What the task requires ->
Please set down each of the lines below once more, exactly, omitting all pictures.

Material for this task ->

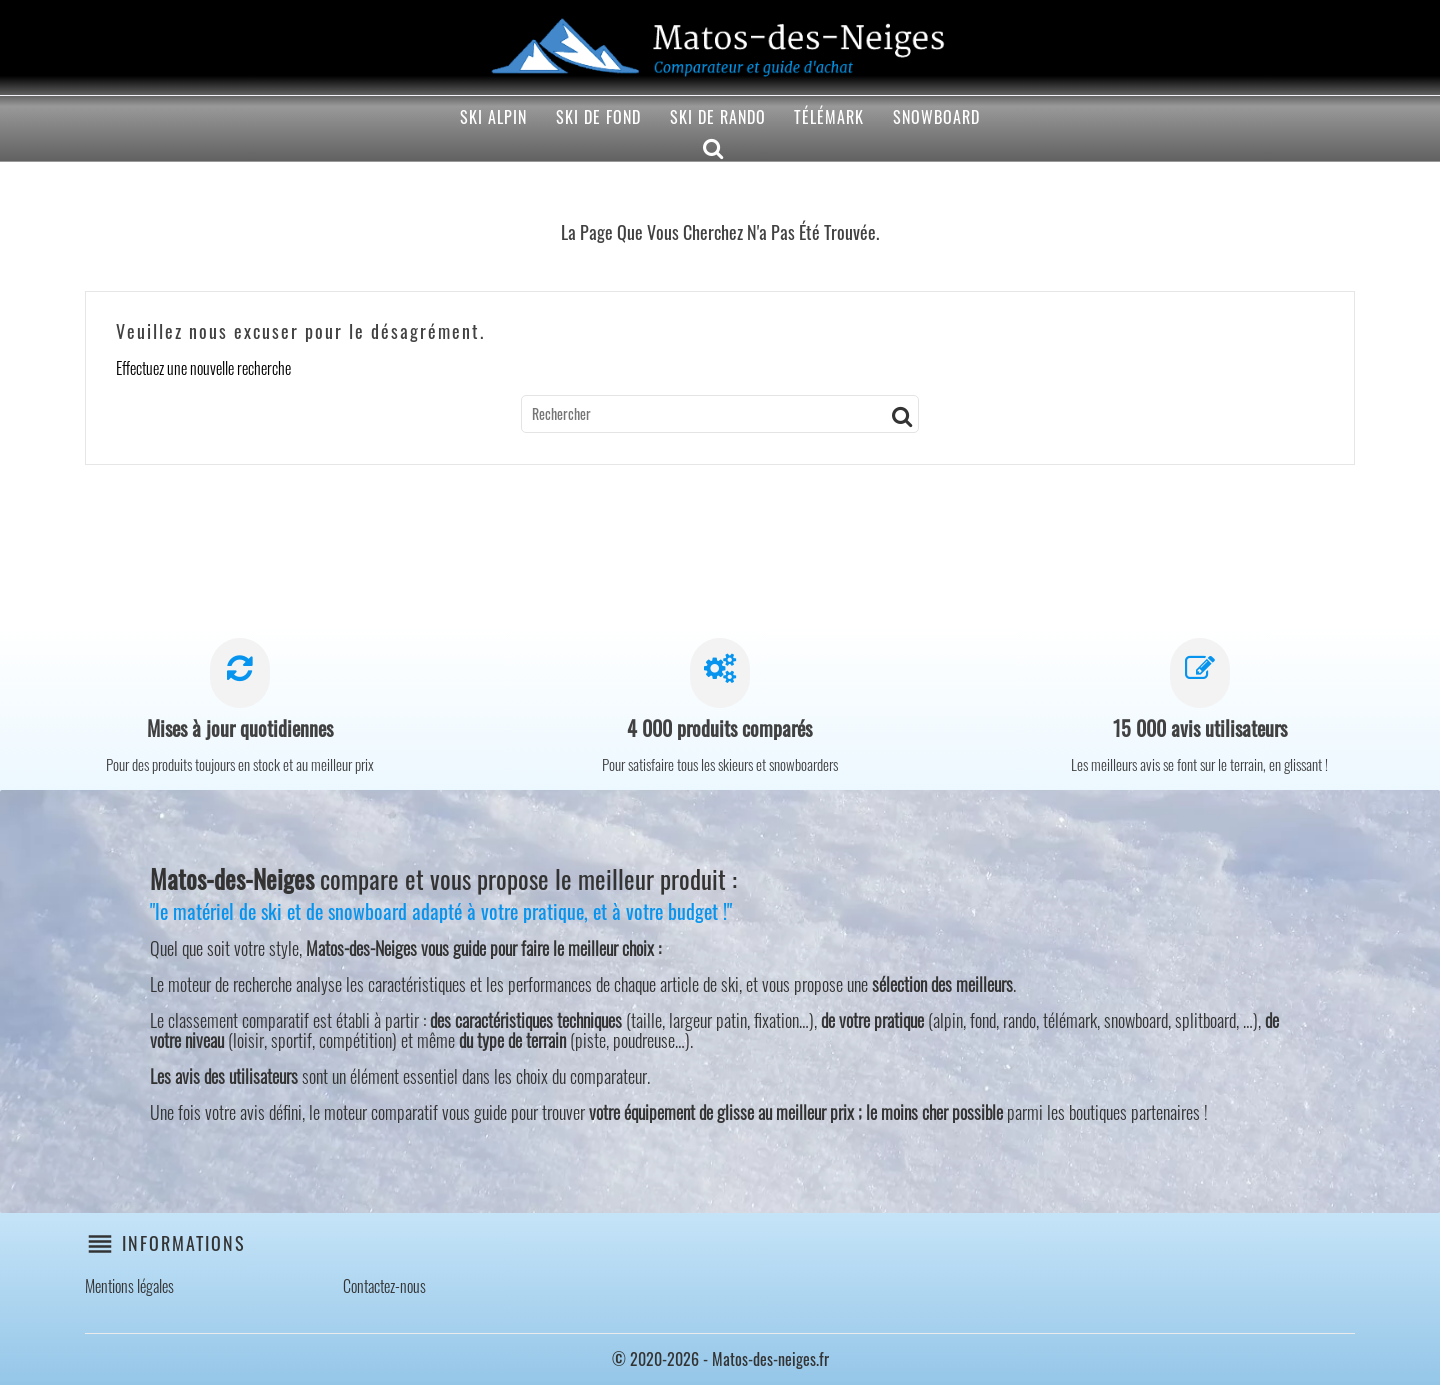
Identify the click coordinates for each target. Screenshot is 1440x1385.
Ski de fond (598, 117)
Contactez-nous (384, 1286)
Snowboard (936, 117)
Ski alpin (493, 117)
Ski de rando (718, 117)
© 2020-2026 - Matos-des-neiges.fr (720, 1359)
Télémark (829, 117)
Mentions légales (129, 1286)
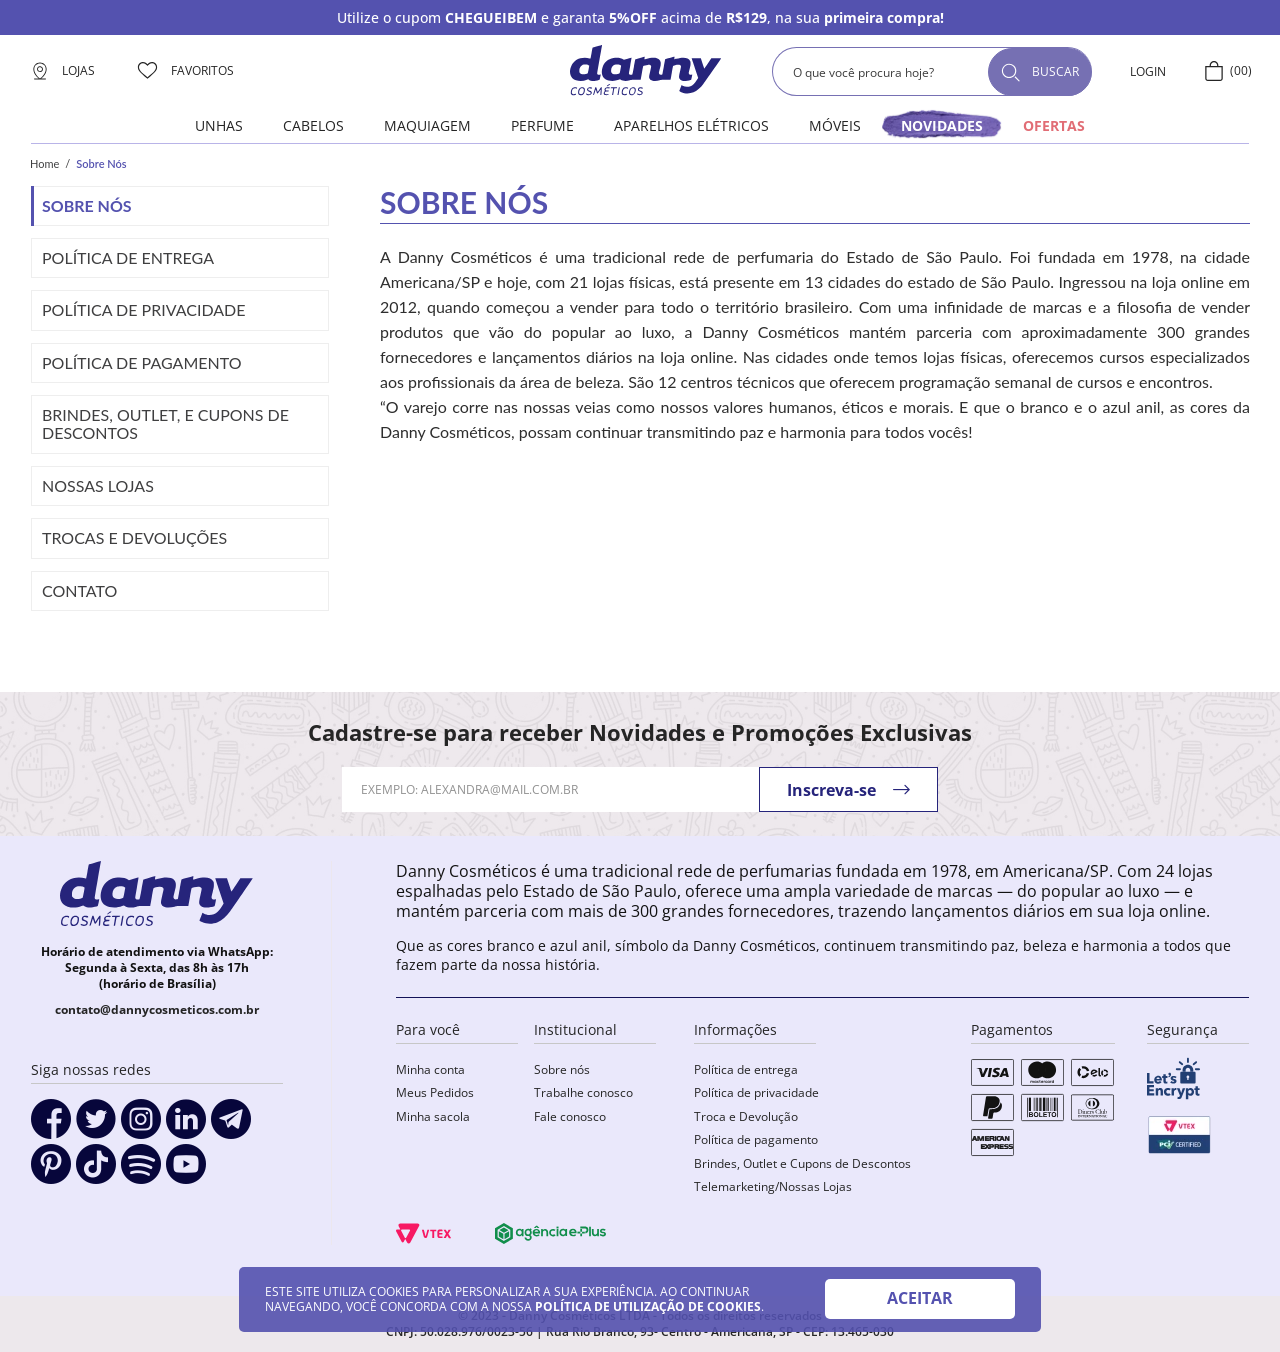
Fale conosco (570, 1116)
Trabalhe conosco (583, 1092)
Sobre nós (562, 1069)
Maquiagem (427, 125)
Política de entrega (746, 1069)
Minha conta (430, 1069)
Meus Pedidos (435, 1092)
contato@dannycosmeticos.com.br (157, 1009)
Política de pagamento (756, 1139)
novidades (942, 125)
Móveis (835, 125)
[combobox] (932, 71)
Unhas (219, 125)
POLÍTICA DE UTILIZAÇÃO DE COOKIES (648, 1306)
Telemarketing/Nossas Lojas (773, 1186)
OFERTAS (1054, 125)
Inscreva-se (831, 790)
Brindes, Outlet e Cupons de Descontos (802, 1163)
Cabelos (313, 125)
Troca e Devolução (746, 1116)
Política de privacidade (756, 1092)
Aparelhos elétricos (691, 125)
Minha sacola (433, 1116)
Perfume (542, 125)
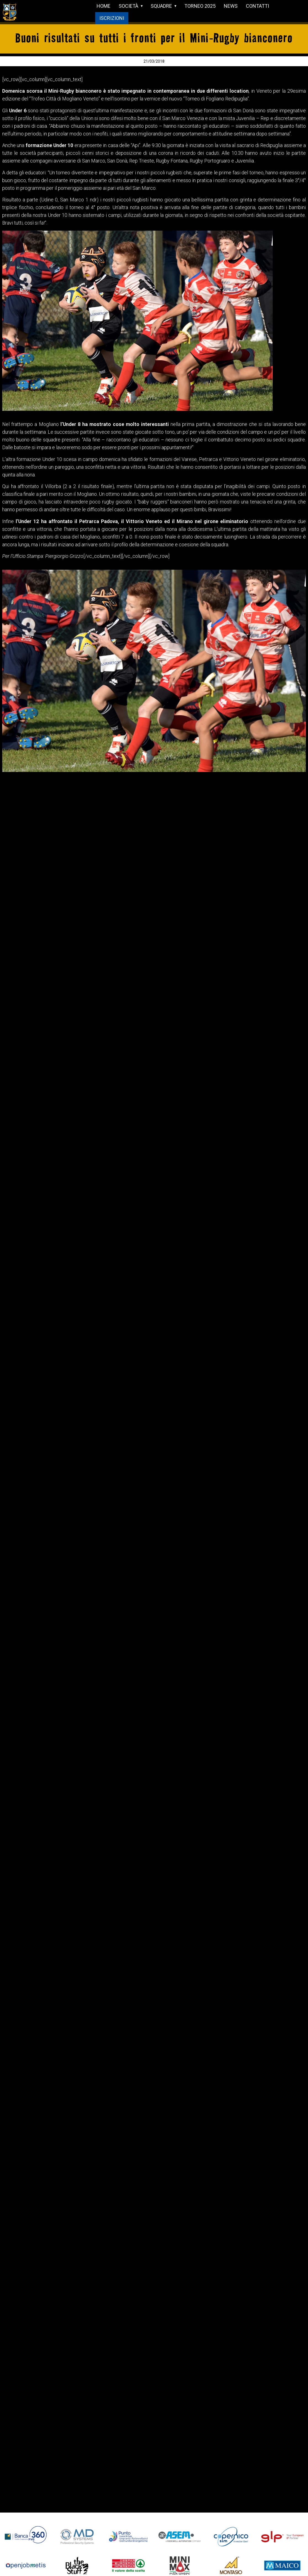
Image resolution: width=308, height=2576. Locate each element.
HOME (103, 6)
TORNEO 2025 (200, 6)
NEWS (231, 6)
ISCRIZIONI (111, 18)
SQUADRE (161, 6)
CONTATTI (257, 6)
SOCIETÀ (128, 6)
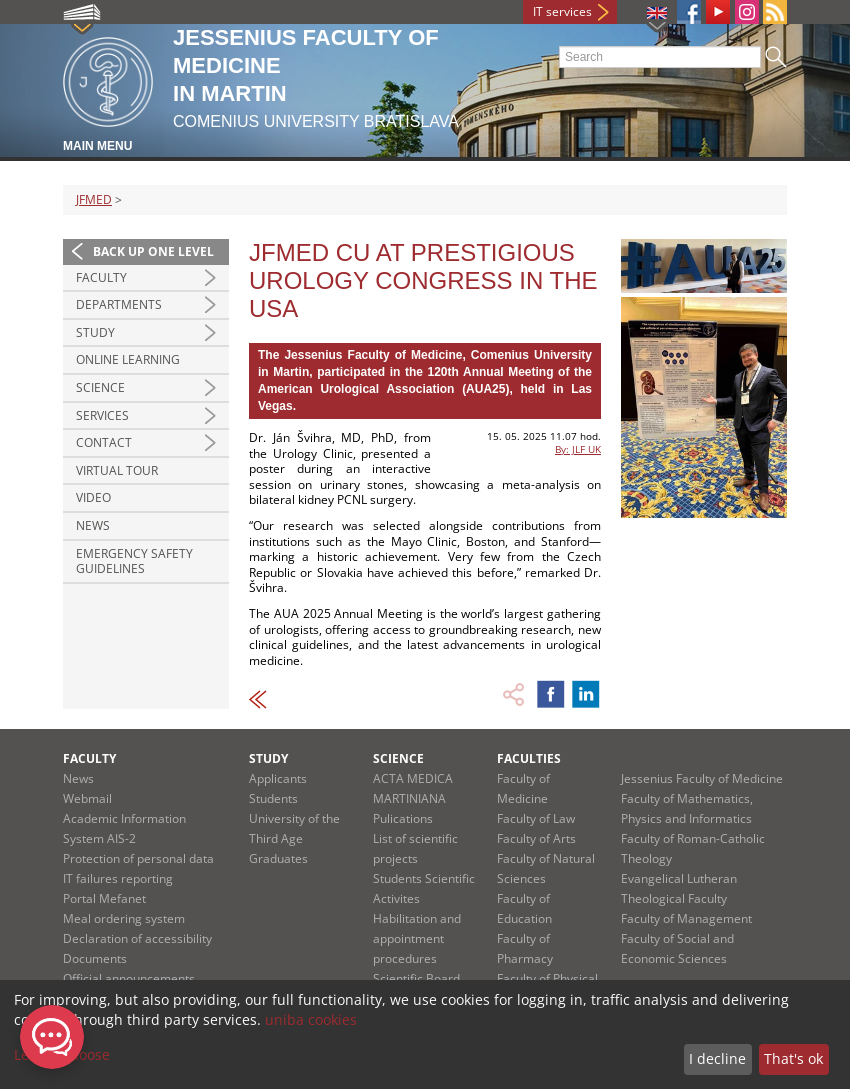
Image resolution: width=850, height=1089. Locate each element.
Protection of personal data (138, 858)
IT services (562, 11)
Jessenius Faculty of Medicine (702, 778)
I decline (717, 1058)
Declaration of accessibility (137, 938)
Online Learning (128, 359)
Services (102, 415)
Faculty (101, 277)
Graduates (278, 858)
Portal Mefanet (104, 898)
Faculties (529, 758)
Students (273, 798)
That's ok (793, 1058)
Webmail (87, 798)
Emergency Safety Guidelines (134, 561)
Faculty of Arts (536, 838)
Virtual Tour (117, 470)
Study (95, 332)
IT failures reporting (118, 878)
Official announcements (129, 978)
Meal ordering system (124, 918)
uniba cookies (311, 1019)
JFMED (94, 199)
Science (100, 387)
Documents (95, 958)
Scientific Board (416, 978)
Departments (119, 304)
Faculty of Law (536, 818)
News (93, 525)
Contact (104, 442)
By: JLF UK (578, 449)
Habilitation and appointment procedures (417, 938)
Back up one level (153, 251)
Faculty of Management (686, 918)
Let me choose (62, 1054)
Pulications (403, 818)
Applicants (278, 778)
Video (93, 497)
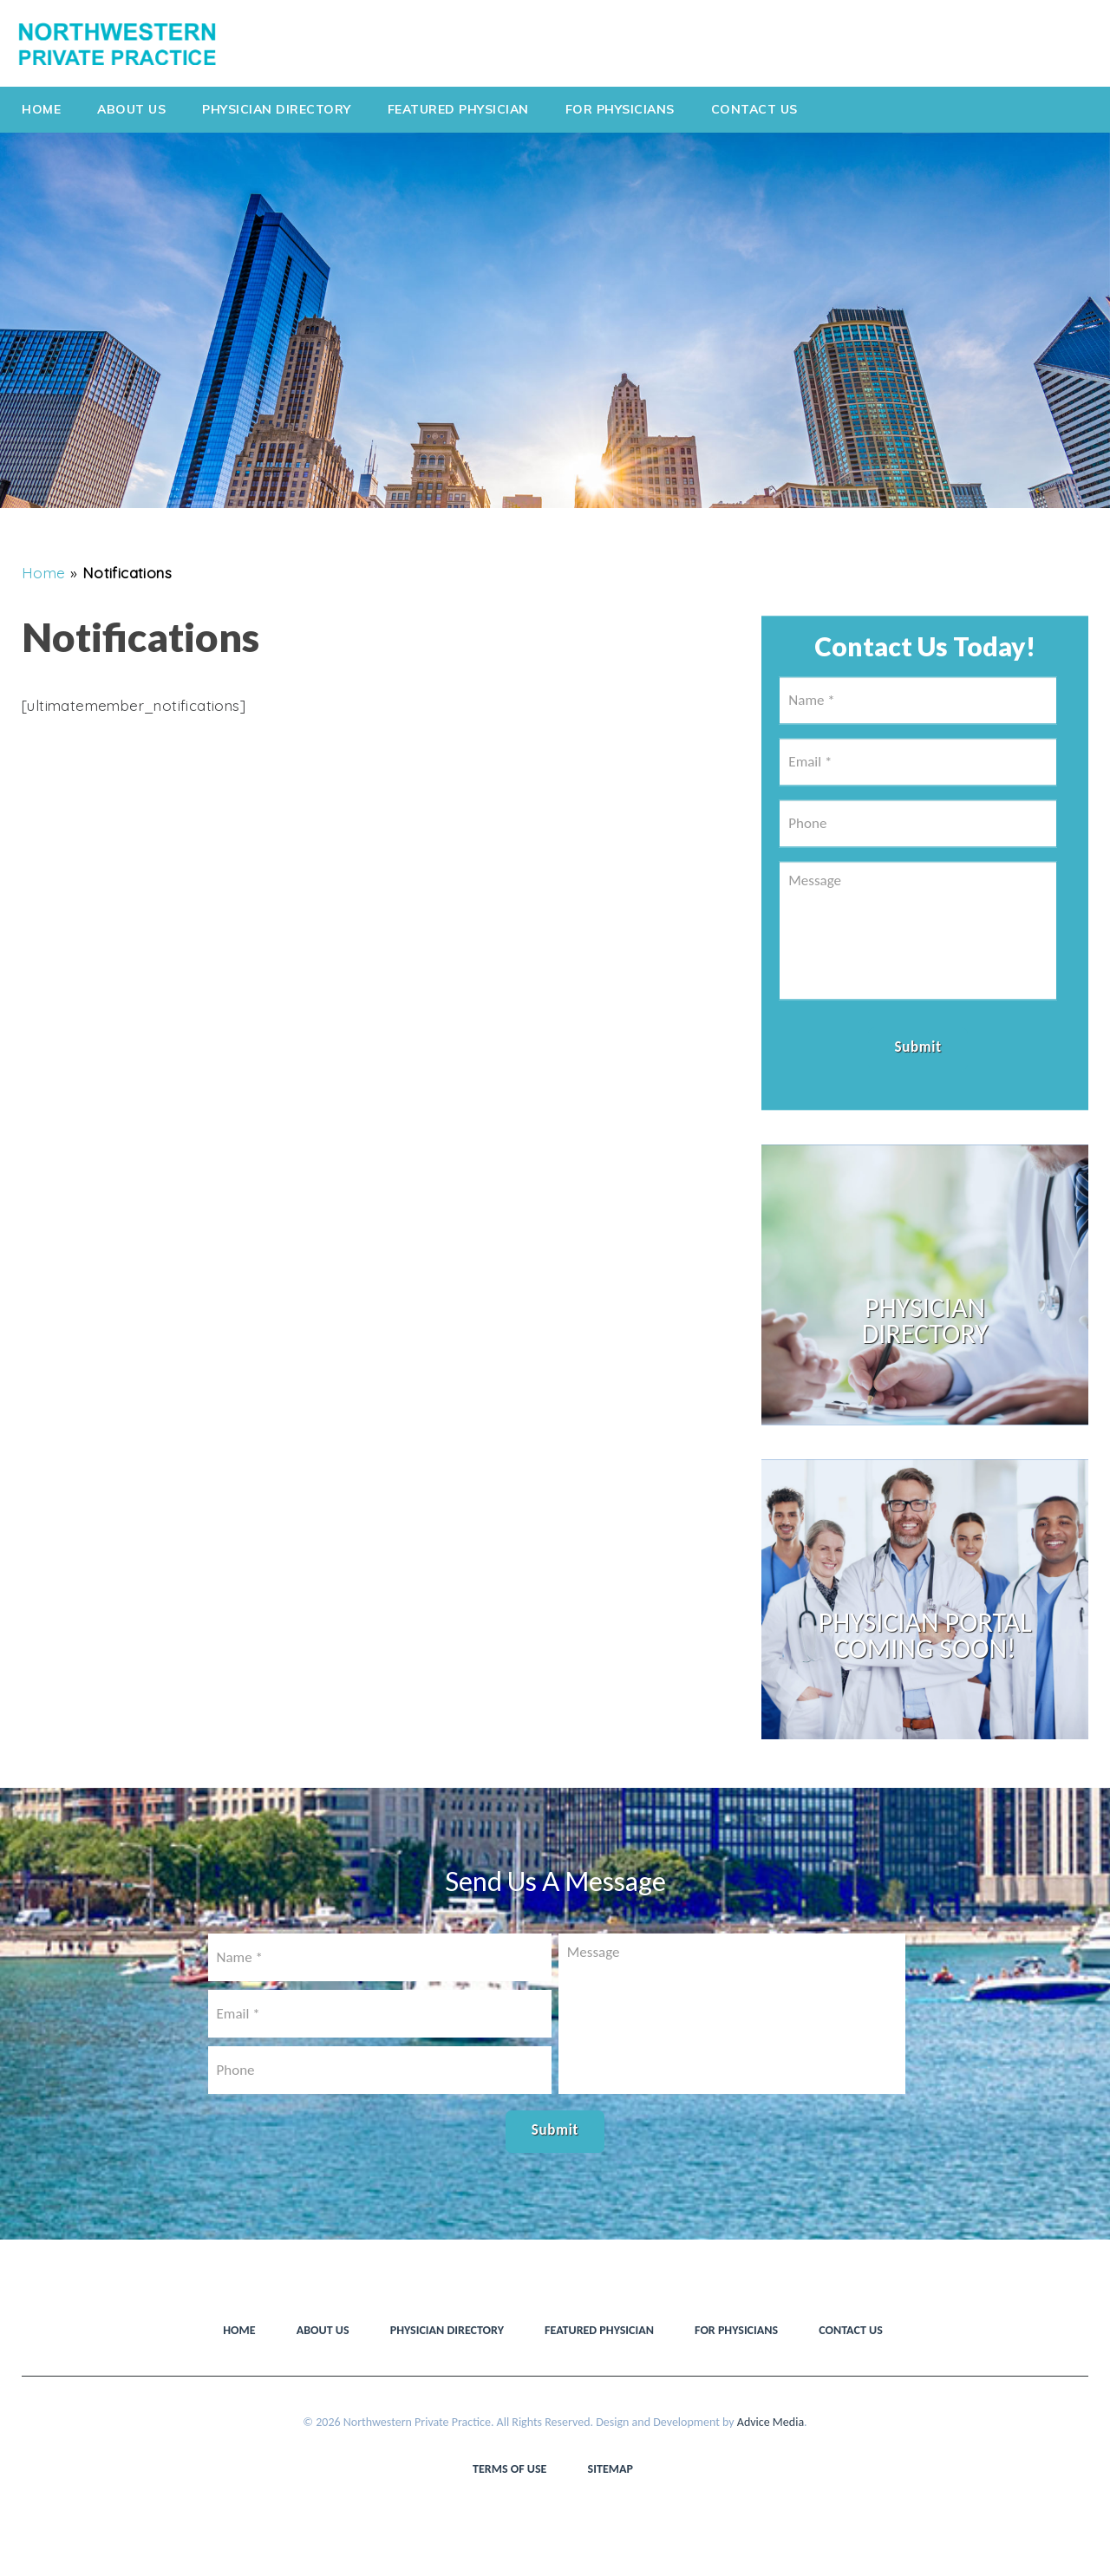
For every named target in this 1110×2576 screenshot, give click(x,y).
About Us (131, 109)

Response to this task ->
Identify the click coordinates for each target. Screenshot is 1440x1385.
Ski de fond (598, 117)
Contactez-nous (384, 1286)
Snowboard (936, 117)
Ski alpin (493, 117)
Ski de rando (718, 117)
© 2020-2026 - Matos-des-neiges.fr (720, 1359)
Télémark (829, 117)
Mentions légales (129, 1286)
Fale conosco (570, 1116)
Trabalhe conosco (583, 1092)
Sobre nós (562, 1069)
Maquiagem (427, 125)
Política de entrega (746, 1069)
Minha conta (430, 1069)
Meus Pedidos (435, 1092)
contato@dannycosmeticos.com.br (157, 1009)
Política de pagamento (756, 1139)
novidades (942, 125)
Móveis (835, 125)
[combobox] (932, 71)
Unhas (219, 125)
POLÍTICA DE UTILIZAÇÃO DE COOKIES (648, 1306)
Telemarketing/Nossas Lojas (773, 1186)
OFERTAS (1054, 125)
Inscreva-se (831, 790)
Brindes, Outlet e Cupons de Descontos (802, 1163)
Cabelos (313, 125)
Troca e Devolução (746, 1116)
Política de privacidade (756, 1092)
Aparelhos elétricos (691, 125)
Minha sacola (433, 1116)
Perfume (542, 125)
Image resolution: width=308, height=2576. Locate each element.
HOME (103, 6)
TORNEO 2025 (200, 6)
NEWS (231, 6)
ISCRIZIONI (111, 18)
SQUADRE (161, 6)
CONTATTI (257, 6)
SOCIETÀ (128, 6)
Image resolution: width=850, height=1089. Locate each element.
Protection of personal data (138, 858)
IT services (562, 11)
Jessenius Faculty of Medicine (702, 778)
I decline (717, 1058)
Declaration of accessibility (137, 938)
Online Learning (128, 359)
Services (102, 415)
Faculty (101, 277)
Graduates (278, 858)
Portal Mefanet (104, 898)
Faculties (529, 758)
Students (273, 798)
That's ok (793, 1058)
Webmail (87, 798)
Emergency Safety Guidelines (134, 561)
Faculty of Arts (536, 838)
Virtual Tour (117, 470)
Study (95, 332)
IT failures reporting (118, 878)
Official announcements (129, 978)
Meal ordering system (124, 918)
uniba cookies (311, 1019)
JFMED (94, 199)
Science (100, 387)
Documents (95, 958)
Scientific Board (416, 978)
Departments (119, 304)
Faculty of Law (536, 818)
News (93, 525)
Contact (104, 442)
By: JLF UK (578, 449)
Habilitation and appointment procedures (417, 938)
Back up one level (153, 251)
Faculty of Management (686, 918)
Let me choose (62, 1054)
Pulications (403, 818)
Applicants (278, 778)
Video (93, 497)
For every named target in this 1110×2576 screenshot, give click(x,y).
About Us (131, 109)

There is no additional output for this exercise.